A reinforced section of the US-Mexico border fence as seen from Tijuana, Baja California state, Mexico. GUILLERMO ARIAS/AFP/Getty Images/AFP/Getty Images

It’s not just that the Trump border wall proposed for the Mexican border is an offense to American values.

It’s not just that it’s a waste of time and money and effort.

What it has now become is a giant siphon of $3.6 billion in Defense Department construction funds that were destined for far more worthwhile projects that were truly aimed at keeping this nation safer, not simply keeping an ill-advised campaign promise.

Trump, you’ll recall, promised during the 2016 campaign that his vast negotiating skills would enable him not only to build the wall but also to charge Mexico for the costs. Once elected, though, it turned out that by “Mexico” he meant “American taxpayers.”


When Congress, first under a Republican majority and later with Democrats in control of the House, balked at funding a wall along the nation’s southern border, President Trump last February simply declared a national emergency along that border, allowing him to tap Defense Department funds.

With the Pentagon now under the new and more compliant management of Defense Secretary Mark T. Esper, the formal decision to divert the funds to pay for 175 miles of barrier construction on the southern border came this week. In a letter authorizing that diversion, Esper insisted the border wall “will reduce the demand for [Department of Defense] personnel and assets at the locations where the barriers are constructed and allow the redeployment of DoD personnel and assets to other high traffic areas on the border without barriers.”

It’s nonsense, but all part of the required boilerplate that enables the diversion.

Accompanying that letter was the list of 127 projects in 23 states, three territories, and 20 countries. And it’s far more than a list of Defense nice-to-haves. It includes some critical defense infrastructure projects. For example, some $400 million has been diverted from the rebuilding of military installations in Puerto Rico and the US Virgin Islands devastated during Hurricane Maria in 2017. Guam, which came under threat from North Korea in 2017, stands to lose more than $280 million.


There is a school of thought that there is more than a little Trump-generated payback involved in the hit list of “deferred” projects. Hence the major blow to Puerto Rico and the $54 million loss to projects in Utah, home to US Senators Mitt Romney and Mike Lee, two Republicans who opposed Trump’s use of emergency powers to fund the wall.

Just as shameful is the abandonment of some $770 million in projects aimed at hardening US defenses and protecting allies in Europe, including a facility for special ops forces in Estonia, and facilities in Poland, Hungary, and Slovakia. The projects were part of the European Deterrence Initiative created in the wake of Russia’s annexation of Crimea. (Why, it’s almost as if Trump doesn’t mind Russian aggression.)

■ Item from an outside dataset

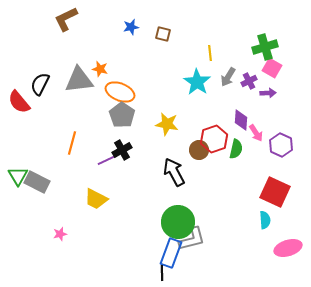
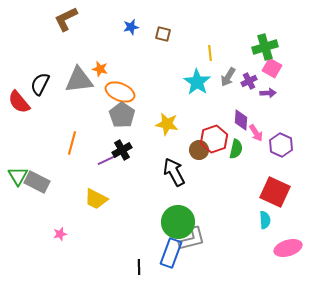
black line: moved 23 px left, 6 px up
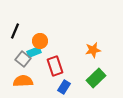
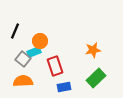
blue rectangle: rotated 48 degrees clockwise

Pentagon officials insist that most of the domestic projects are simply “deferred,” put on hold until Congress once again appropriates funds to “backfill” them. But with Democrats accusing Trump of “stealing” funds already appropriated, and with trust in rather short supply on Capitol Hill, a reappropriation seems unlikely — for now.

The real issue, however, isn’t the $3.6 billion diversion from a Defense budget that annually runs in excess of $700 billion. The real issue is the lawlessness of a president who used an obscure Cold War-era law to ride roughshod over a coequal branch of government to get his way.


Utah’s Lee has proposed legislation that would make it more difficult for presidents to abuse those emergency powers in the way that Trump now has. That bill would be a good place to start. And the shared pain of these foolish cuts should be just the impetus members of Congress — Republicans and Democrats alike — need to find their voice and to push back against presidential overreach.